Now there was only Theo.
“I’ll walk you in,” he says, holding my hand tightly. The doctors return, and slowly begin wheeling my bed down the hallway, towards those distant swinging doors. I force a smile and wave back to my parents, clutched together in the doorway, holding each other up for air.
Closer, closer.
“It’s going to be OK,” Theo promises softly, keeping pace with every step. “You’re strong, Claire, you’re the strongest person I’ve ever known. You’ve made it this far, it can’t be over—” He can’t even finish, and we’re at the doors, but it’s too fast. This is all slipping away too fast.
“Wait,” I beg the doctors. “Please, just give me one more minute.”
They stop, and I don’t care that they’re watching, because this is all I might have left. This one moment. This one last moment of loving him.
I pull him closer, and kiss him with everything I have to give. “It was you,” I whisper fiercely. “You were my second chance. These were the best days of my life, and it was all because of you.”
“Claire . . .”
“No, there’s no time.” I cradle his face in my hands. I want to hold onto him forever, every beautiful plane, those lines I’ve etched into a sketchpad so often that I know him by heart
. But the brushstrokes blur with my tears, water seeping over the page. “Just promise me one thing,” I beg. “Please, Theo, whatever happens, you have to promise me.”
“Anything,” he swears.
“Promise me you’ll live. Every day, the way I wanted. Don’t ever waste it, not one single breath.”
He nods, just once.
“I love you,” I whisper. “I’ll always be right here.”

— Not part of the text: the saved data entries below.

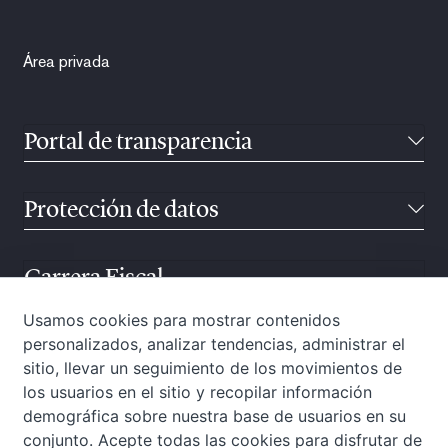
Área privada
Portal de transparencia
Protección de datos
Carrera Fiscal
Usamos cookies para mostrar contenidos
personalizados, analizar tendencias, administrar el
Atención ciudadana
sitio, llevar un seguimiento de los movimientos de
los usuarios en el sitio y recopilar información
demográfica sobre nuestra base de usuarios en su
conjunto. Acepte todas las cookies para disfrutar de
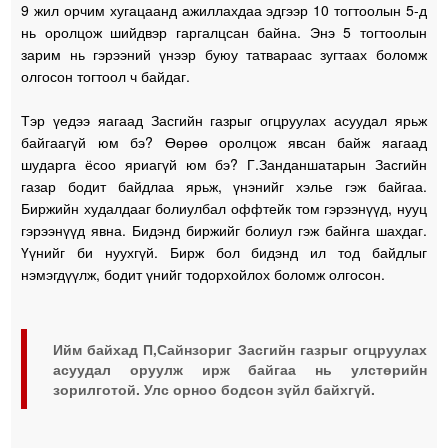
9 жил орчим хугацаанд ажиллахдаа эдгээр 10 тогтоолын 5-д
нь оролцож шийдвэр гаргалцсан байна. Энэ 5 тогтоолын
зарим нь гэрээний үнээр буюу татвараас зугтаах боломж
олгосон тогтоол ч байдаг.
Тэр үедээ яагаад Засгийн газрыг огцруулах асуудал ярьж
байгаагүй юм бэ? Өөрөө оролцож явсан байж яагаад
шударга ёсоо яриагүй юм бэ? Г.Занданшатарын Засгийн
газар бодит байдлаа ярьж, үнэнийг хэлье гэж байгаа.
Биржийн худалдааг болиулбал оффтейк том гэрээнүүд, нууц
гэрээнүүд явна. Бидэнд биржийг болиул гэж байнга шахдаг.
Үүнийг би нуухгүй. Бирж бол бидэнд ил тод байдлыг
нэмэгдүүлж, бодит үнийг тодорхойлох боломж олгосон.
Ийм байхад П,Сайнзориг Засгийн газрыг огцруулах
асуудал оруулж ирж байгаа нь улстөрийн
зорилготой. Улс орноо бодсон зүйл байхгүй.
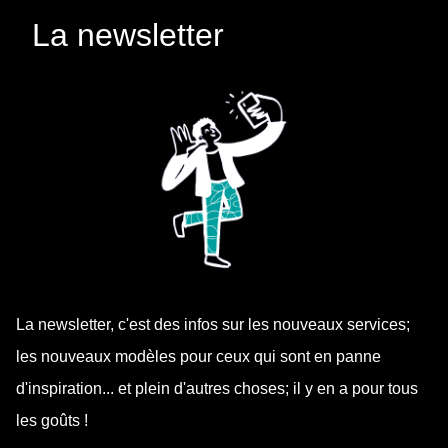
La newsletter
La newsletter, c'est des infos sur les nouveaux services;
les nouveaux modèles pour ceux qui sont en panne
d'inspiration... et plein d'autres choses; il y en a pour tous
les goûts !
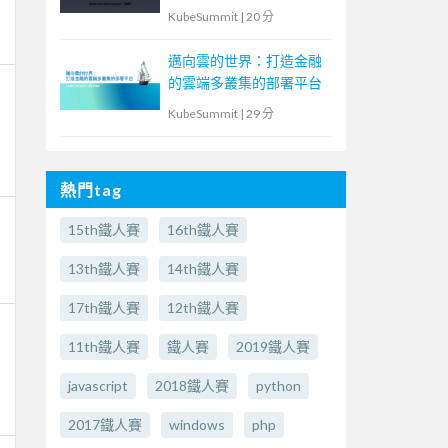
KubeSummit
|
20 分
邁向雲的世界：打造金融
的雲端多叢集的部署平台
KubeSummit
|
29 分
熱門tag
15th鐵人賽
16th鐵人賽
13th鐵人賽
14th鐵人賽
17th鐵人賽
12th鐵人賽
11th鐵人賽
鐵人賽
2019鐵人賽
javascript
2018鐵人賽
python
2017鐵人賽
windows
php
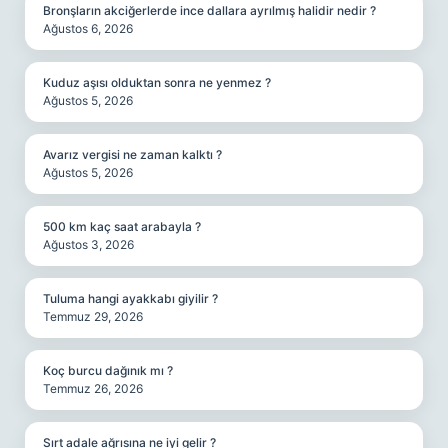
Bronşların akciğerlerde ince dallara ayrılmış halidir nedir ?
Ağustos 6, 2026
Kuduz aşısı olduktan sonra ne yenmez ?
Ağustos 5, 2026
Avarız vergisi ne zaman kalktı ?
Ağustos 5, 2026
500 km kaç saat arabayla ?
Ağustos 3, 2026
Tuluma hangi ayakkabı giyilir ?
Temmuz 29, 2026
Koç burcu dağınık mı ?
Temmuz 26, 2026
Sırt adale ağrısına ne iyi gelir ?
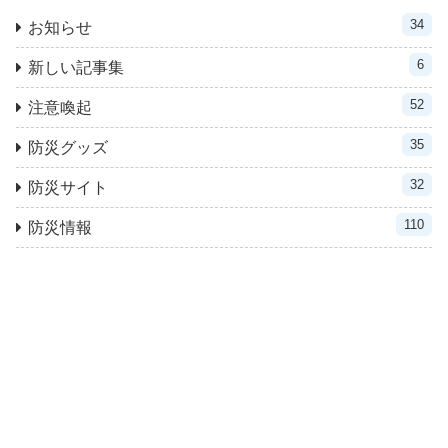
34
お知らせ
6
新しい記事集
52
注意喚起
35
防災グッズ
32
防災サイト
110
防災情報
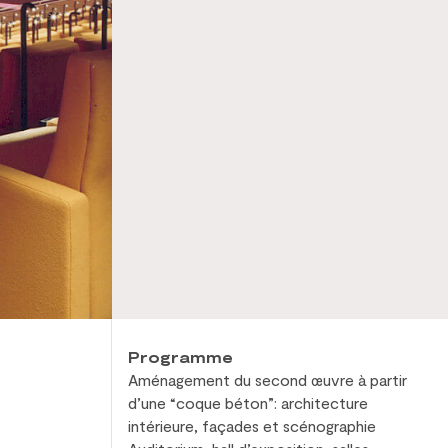
Programme
Aménagement du
second œuvre à
partir
d’une “coque béton”: architecture
intérieure, façades et
scénographie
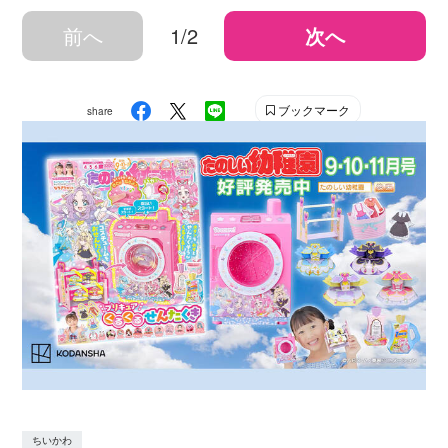
前へ
1/2
次へ
ブックマーク
share
ちいかわ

And then we’re moving again, and his hand slips away from me, and the last thing I see is his face as we disappear between those swinging doors.
I hold onto it, every memory, down the long hallway, and into that pristine room. The first day I saw him, all the way to this, the last. As they lay me back on the operating table, I fall into his arms; I kiss him a hundred times as they slip the mask over my face, and I watch the dawn break with him, shaking joy from every limb, while the doctor waits, steady above me.
“Are you ready, Claire?” his voice comes, so far away.
The sun is rising, and it’s a brand new day.
I close my eyes and say a final prayer.
And I begin again.
One year later
Theo
Claire died at 6:13 p.m. on the twenty-second of January, ten hours into the surgery we hoped would save her life.
Looking back, it’s clear she knew it somehow, when she said goodbye to me that one final time. The odds were too high, and her tumor had already ravaged too much of her, but still, we went on believing in miracles, right up until the end. I can still see the look on the doctor’s face as he slowly walked towards us; the way her mother crumpled and her father gripped my hand without a word.
The best thing in my world. I’d barely started loving her, and she was already gone.
Spring passed in a blur of whiskey and pain. I was failing her with every moment, breaking that last whispered promise, but I didn’t know any other way. I woke every morning with a bullet wound gaping in my chest, and drank until the wretched ache numbed away. I blew off classes and friends, let my work gather dust, slipped so deep into the darkness I could hardly find the air to breathe.